I’m new to the forum as well as two stage snow blowers. I have a new Sno-Tek 920402 with about 4 trouble free hours on it right now. When I got it I made sure to make all the proper adjustments to the transmission and auger drive before using it. We got a snow storm last night and I went to move the snow with the new blower. It started up fine but when I went to engage the auger it failed to start turning. I was able to get it going by tilting the unit back towards me and letting the housing bang on the ground (not too hard) and the auger engaged. I had to do this every time I let off the lever and went to start another pass. Every time I had to tilt it back and give it a gentle bang on the ground to get it going. Is this a common problem with an easy fix or should I seek professional help. Thanks in advance.


----------



## JLawrence08648 (Jan 15, 2017)

Seems to me a belt problem, adjustment or replacement, strange it would be new and needs a belt. Maybe the wrong size? You might want to go to 1/2" smaller belt.


----------



## Sean Taylor (Jan 12, 2018)

JLawrence08648 said:


> Seems to me a belt problem, adjustment or replacement, strange it would be new and needs a belt. Maybe the wrong size? You might want to go to 1/2" smaller belt.


Im sorry, I should clarify. I adjusted the cable tension for the drive and auger engagement. I didn’t adjust any belts. I’ll give that a look. Thanks.


----------



## leonz (Dec 12, 2014)

Did you buy this snowblower new from an internet retailer?

If your bouncing off the ground to clear snow to get it to run you probably do not have enough tension in the cable to pull the snubber pulley or pulleys back to create adequate tension on the drive impeller/cross auger drive belt.


----------



## JLawrence08648 (Jan 15, 2017)

This is sold on eBay, SnowBlowersDirect, and at Home Depot.


----------



## Sean Taylor (Jan 12, 2018)

JLawrence08648 said:


> This is sold on eBay, SnowBlowersDirect, and at Home Depot.


I bought it at Home Depot.


----------



## nwcove (Mar 2, 2015)

did you buy it fully assembled at the store ? sometimes the staff at box stores arent very good at properly tightening and adjusting things that may not be mentioned in the manual. i would pull the plug wire, remove the belt cover and see what is going on when you engage the auger.


----------



## Sean Taylor (Jan 12, 2018)

nwcove said:


> did you buy it fully assembled at the store ? sometimes the staff at box stores arent very good at properly tightening and adjusting things that may not be mentioned in the manual. i would pull the plug wire, remove the belt cover and see what is going on when you engage the auger.

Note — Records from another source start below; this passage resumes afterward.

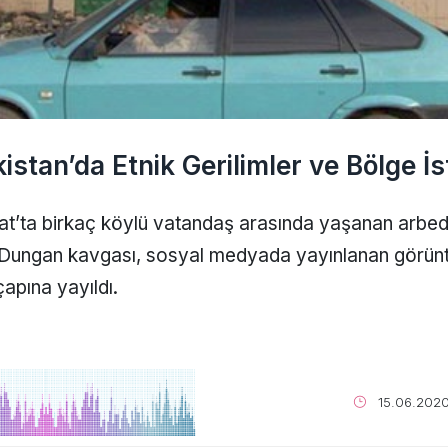
istan’da Etnik Gerilimler ve Bölge İst
at’ta birkaç köylü vatandaş arasında yaşanan arbed
Dungan kavgası, sosyal medyada yayınlanan görünt
çapına yayıldı.
15.06.202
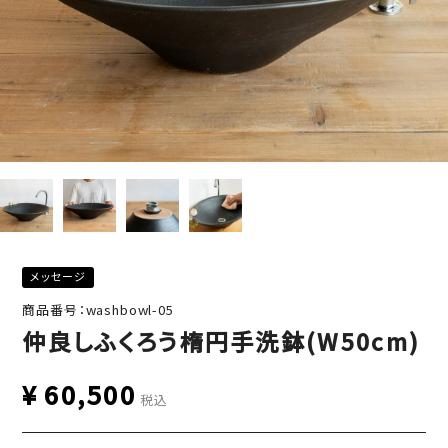
メッセージ
商品番号：washbowl-05
仲良しふくろう楕円手洗鉢(W50cm)
¥
60,500
税込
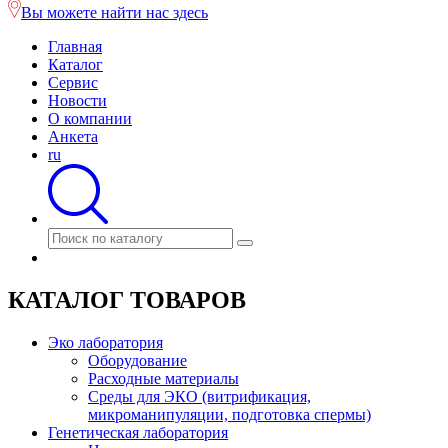
Вы можете найти нас здесь
Главная
Каталог
Сервис
Новости
О компании
Анкета
ru
КАТАЛОГ ТОВАРОВ
Эко лаборатория
Оборудование
Расходные материалы
Среды для ЭКО (витрификация,
микроманипуляции, подготовка спермы)
Генетическая лаборатория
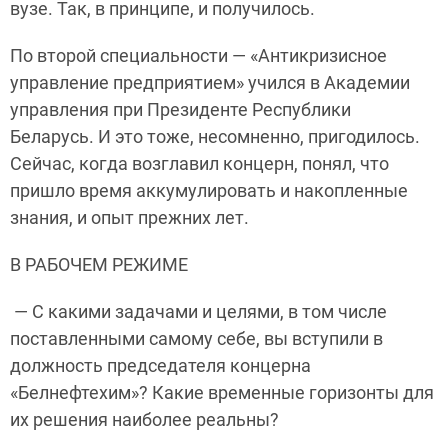
вузе. Так, в принципе, и получилось.
По второй специальности — «Антикризисное
управление предприятием» учился в Академии
управления при Президенте Республики
Беларусь. И это тоже, несомненно, пригодилось.
Сейчас, когда возглавил концерн, понял, что
пришло время аккумулировать и накопленные
знания, и опыт прежних лет.
В РАБОЧЕМ РЕЖИМЕ
— С какими задачами и целями, в том числе
поставленными самому себе, вы вступили в
должность председателя концерна
«Белнефтехим»? Какие временные горизонты для
их решения наиболее реальны?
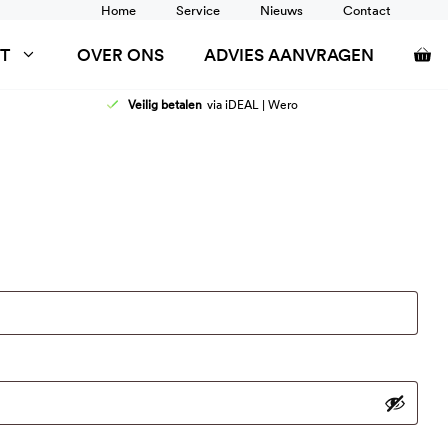
Home
Service
Nieuws
Contact
T
OVER ONS
ADVIES AANVRAGEN
Veilig betalen
via iDEAL | Wero
AFELS
DOUCHEZITTINGEN
ANCARDS
RUGSTEUN
SCHOONTAFELS
TOILETSTEUNEN
WANDRAIL
WASTAFEL AANPASSINGEN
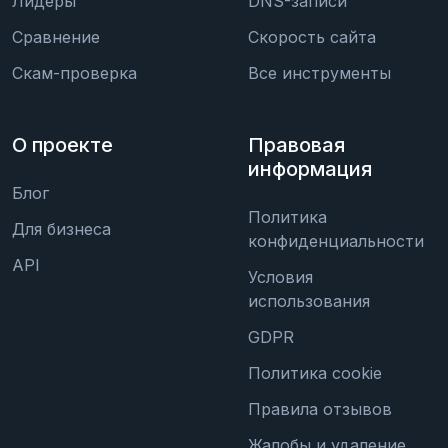
Лидеры
DNS-записи
Сравнение
Скорость сайта
Скам-проверка
Все инструменты
О проекте
Правовая
информация
Блог
Политика
Для бизнеса
конфиденциальности
API
Условия
использования
GDPR
Политика cookie
Правила отзывов
Жалобы и удаление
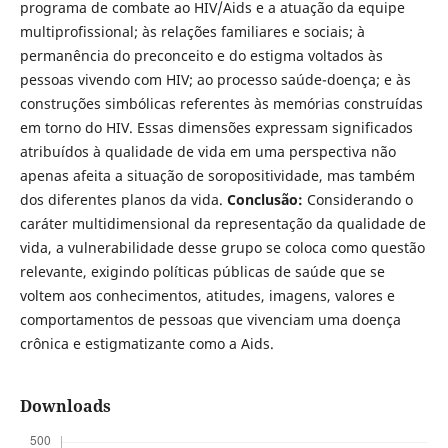
programa de combate ao HIV/Aids e a atuação da equipe
multiprofissional; às relações familiares e sociais; à
permanência do preconceito e do estigma voltados às
pessoas vivendo com HIV; ao processo saúde-doença; e às
construções simbólicas referentes às memórias construídas
em torno do HIV. Essas dimensões expressam significados
atribuídos à qualidade de vida em uma perspectiva não
apenas afeita a situação de soropositividade, mas também
dos diferentes planos da vida.
Conclusão:
Considerando o
caráter multidimensional da representação da qualidade de
vida, a vulnerabilidade desse grupo se coloca como questão
relevante, exigindo políticas públicas de saúde que se
voltem aos conhecimentos, atitudes, imagens, valores e
comportamentos de pessoas que vivenciam uma doença
crônica e estigmatizante como a Aids.
Downloads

Great question. No it was boxed up and on a pallet. I may have found the problem. It appears the jam nut had worked loose on the tensioner cable. I took the slack out of it and locked it down again. It seems to have solved the problem. I may need to add a dab of locktite to the jam nuts.


----------



## nwcove (Mar 2, 2015)

good stuff ! keep an eye on every nut and bolt as they can tend to loosen up from vibration for the first while with a new machine. on a side note, i am very impressed with my older snotek, look after yours and it will treat you good for many years.


----------



## leonz (Dec 12, 2014)

I am glad the fix was simple, now all you need is spare belts, a spark plug, fuel filter, seafoam fuel treatment and high octane gas for the snow blower and you will be all set.

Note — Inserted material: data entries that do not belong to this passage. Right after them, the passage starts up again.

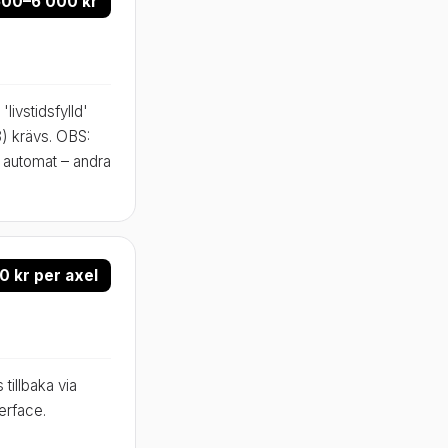
500–6 000 kr
ivstidsfylld'
) krävs. OBS:
 automat – andra
 kr per axel
tillbaka via
erface.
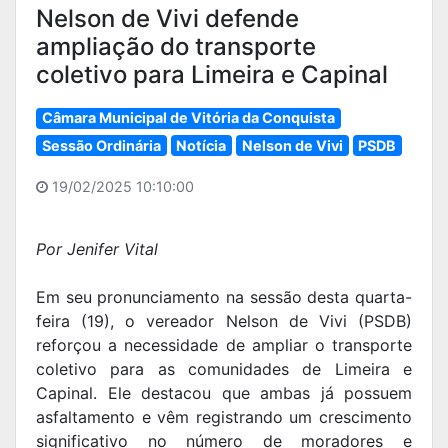
Nelson de Vivi defende
ampliação do transporte
coletivo para Limeira e Capinal
Câmara Municipal de Vitória da Conquista
Sessão Ordinária
Notícia
Nelson de Vivi
PSDB
19/02/2025 10:10:00
Por Jenifer Vital
Em seu pronunciamento na sessão desta quarta-
feira (19), o vereador Nelson de Vivi (PSDB)
reforçou a necessidade de ampliar o transporte
coletivo para as comunidades de Limeira e
Capinal. Ele destacou que ambas já possuem
asfaltamento e vêm registrando um crescimento
significativo no número de moradores e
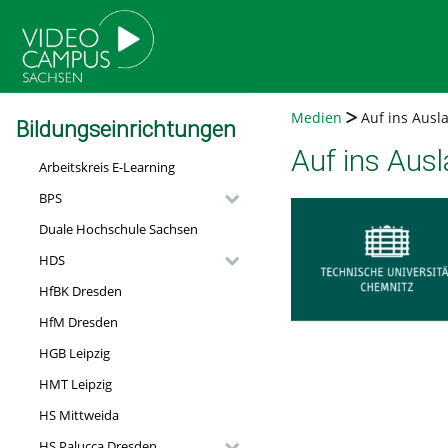
go
go
go
to
to
to
navigation
main
footer
content
Medien
Auf ins Ausl
Bildungseinrichtungen
Auf ins Ausl
Arbeitskreis E-Learning
BPS
Duale Hochschule Sachsen
HDS
HfBK Dresden
HfM Dresden
HGB Leipzig
HMT Leipzig
HS Mittweida
HS Palucca Dresden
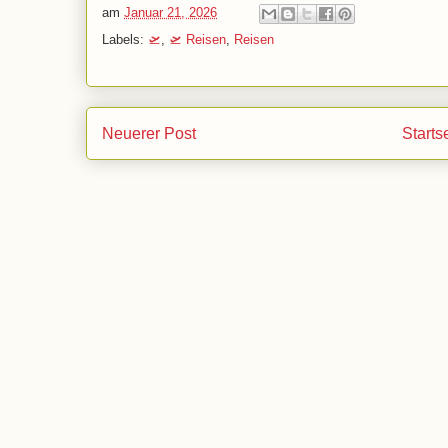
am
Januar 21, 2026
Labels:
🛫
,
🛫 Reisen
,
Reisen
Neuerer Post
Starts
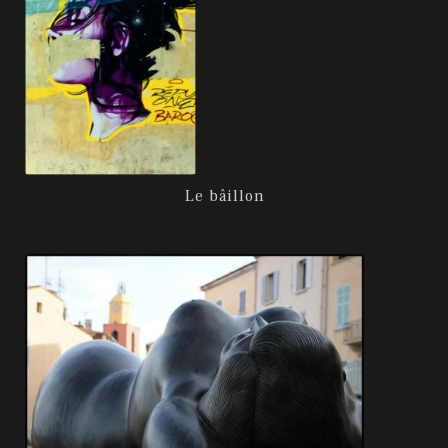
Le bâillon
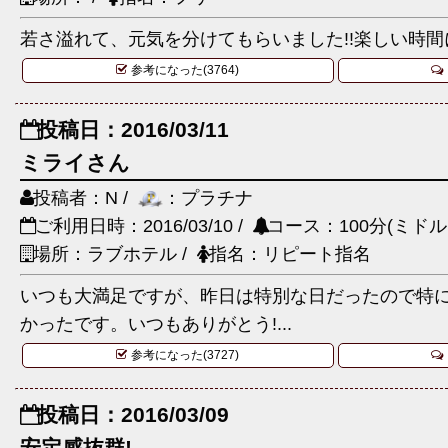
若さ溢れて、元気を分けてもらいました!!楽しい時間
参考になった(3764)
投稿日：2016/03/11
ミライさん
投稿者：N /
：プラチナ
ご利用日時：2016/03/10 /
コース：100分(ミドル
場所：ラブホテル /
指名：リピート指名
いつも大満足ですが、昨日は特別な日だったので特
かったです。いつもありがとう!...
参考になった(3727)
投稿日：2016/03/09
安定感抜群!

Just be sure to use the Blue Loctite not the red.


----------



## JLawrence08648 (Jan 15, 2017)

You shouldn't need Locktite if you see using 2 Jan nuts.

I prefer distorted thread locknuts, my preference is elliptical offset nuts, specifically oval locknuts.

I've been using them for 35+ years for situations that incur vibrations. Never never ever loosens.


----------